You probably have an intuitive understanding of what software is. The word processing program you use is software and so is the email program. The operating system (likely Windows, but maybe Macintosh OS) of your computer is software. Your computer behaves differently depending on what software is running. Software is written in a language. Common software languages include Java, C, Fortran and Visual Basic.

The term software as used to describe computer programs dates back to the 1950's and first appeared in an article by Princeton University statistics professor John W. Tukey in the 1958 January American Mathematical Monthly. They called it software to differentiate it from hardware. Software was written in a language and could be easily changed. Change around the words on the page and you change the software. You could change the machine software ten times a day. Machine hardware, on the other hand, involved wires, solder and the like. Changing machine hardware meant new wires, new circuit boards and waiting days if not weeks. In 1958 software must have seemed like the miracle solution.

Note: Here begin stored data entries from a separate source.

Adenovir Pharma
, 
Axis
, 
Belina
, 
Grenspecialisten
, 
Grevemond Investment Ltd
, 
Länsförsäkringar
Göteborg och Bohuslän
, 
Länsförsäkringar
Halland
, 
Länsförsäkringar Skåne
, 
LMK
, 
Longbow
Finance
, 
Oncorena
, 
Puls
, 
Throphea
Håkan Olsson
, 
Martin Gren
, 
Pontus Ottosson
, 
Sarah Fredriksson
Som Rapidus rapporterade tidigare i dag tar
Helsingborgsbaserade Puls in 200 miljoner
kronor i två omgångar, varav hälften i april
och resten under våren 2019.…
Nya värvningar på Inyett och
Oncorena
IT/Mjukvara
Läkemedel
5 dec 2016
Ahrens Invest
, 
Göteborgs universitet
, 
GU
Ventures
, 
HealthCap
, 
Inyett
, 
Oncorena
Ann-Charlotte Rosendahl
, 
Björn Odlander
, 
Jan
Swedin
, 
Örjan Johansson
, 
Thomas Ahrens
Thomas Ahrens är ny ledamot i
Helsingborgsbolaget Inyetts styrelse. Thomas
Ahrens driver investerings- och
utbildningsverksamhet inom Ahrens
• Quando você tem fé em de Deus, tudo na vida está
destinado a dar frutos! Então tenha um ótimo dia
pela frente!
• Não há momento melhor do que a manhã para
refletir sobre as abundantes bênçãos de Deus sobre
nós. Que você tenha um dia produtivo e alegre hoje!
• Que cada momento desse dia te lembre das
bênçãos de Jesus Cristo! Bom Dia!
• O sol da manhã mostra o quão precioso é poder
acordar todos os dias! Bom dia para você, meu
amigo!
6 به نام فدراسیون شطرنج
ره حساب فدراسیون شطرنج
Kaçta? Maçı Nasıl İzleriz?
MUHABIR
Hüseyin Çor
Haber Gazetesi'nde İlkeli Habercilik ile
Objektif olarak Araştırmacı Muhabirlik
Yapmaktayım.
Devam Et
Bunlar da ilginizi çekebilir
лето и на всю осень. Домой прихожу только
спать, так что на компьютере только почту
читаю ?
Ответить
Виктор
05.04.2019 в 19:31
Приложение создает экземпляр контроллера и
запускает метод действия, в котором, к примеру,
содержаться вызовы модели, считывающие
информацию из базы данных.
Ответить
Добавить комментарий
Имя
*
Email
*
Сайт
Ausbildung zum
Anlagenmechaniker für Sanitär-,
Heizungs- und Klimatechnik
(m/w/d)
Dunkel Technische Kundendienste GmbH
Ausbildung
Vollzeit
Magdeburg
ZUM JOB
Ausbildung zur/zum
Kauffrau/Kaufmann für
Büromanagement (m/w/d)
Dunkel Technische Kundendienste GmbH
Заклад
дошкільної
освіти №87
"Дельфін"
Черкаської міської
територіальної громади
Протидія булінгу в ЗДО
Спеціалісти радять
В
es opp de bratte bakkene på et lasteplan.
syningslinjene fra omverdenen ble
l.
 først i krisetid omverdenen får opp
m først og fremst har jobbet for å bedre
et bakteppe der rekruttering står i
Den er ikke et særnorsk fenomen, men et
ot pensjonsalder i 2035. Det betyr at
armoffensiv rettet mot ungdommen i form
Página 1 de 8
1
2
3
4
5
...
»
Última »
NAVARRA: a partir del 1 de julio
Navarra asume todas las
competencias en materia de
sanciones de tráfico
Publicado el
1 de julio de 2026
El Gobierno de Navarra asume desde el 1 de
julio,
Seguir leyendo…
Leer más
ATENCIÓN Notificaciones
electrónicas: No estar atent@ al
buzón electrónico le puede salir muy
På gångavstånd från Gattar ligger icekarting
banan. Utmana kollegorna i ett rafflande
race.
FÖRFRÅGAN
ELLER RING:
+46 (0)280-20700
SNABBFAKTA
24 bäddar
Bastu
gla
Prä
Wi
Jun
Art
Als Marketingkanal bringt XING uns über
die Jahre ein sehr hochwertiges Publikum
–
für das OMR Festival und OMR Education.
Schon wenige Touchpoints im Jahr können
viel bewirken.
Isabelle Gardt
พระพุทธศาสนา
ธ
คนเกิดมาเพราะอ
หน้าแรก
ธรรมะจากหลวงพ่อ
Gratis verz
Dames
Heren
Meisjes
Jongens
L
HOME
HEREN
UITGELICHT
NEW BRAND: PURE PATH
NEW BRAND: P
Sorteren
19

Fast forward almost fifty years and many engineers and computer scientists (including myself) have come to believe that software's ease of change may have been more of a curse than a blessing. Easy changes led to lazy design. The attitude of many programmers was (and with some still is), "I'll just whip something out and if it does not work I'll change it." This has led to very many machine software systems that are extremely fragile in the face of changes. Even very small changes can have unpredictable side-effects. In some industries it is not uncommon for hardware engineers to design around existing machine software so that they do not need to change the software!

Properly written machine software follows clear design and development methodologies. There are a number of techniques available. At least one of them should be chosen and followed with the appropriate artifacts being generated. Similarly software project management should follow one of the accepted project management strategies, again producing the proper artifacts.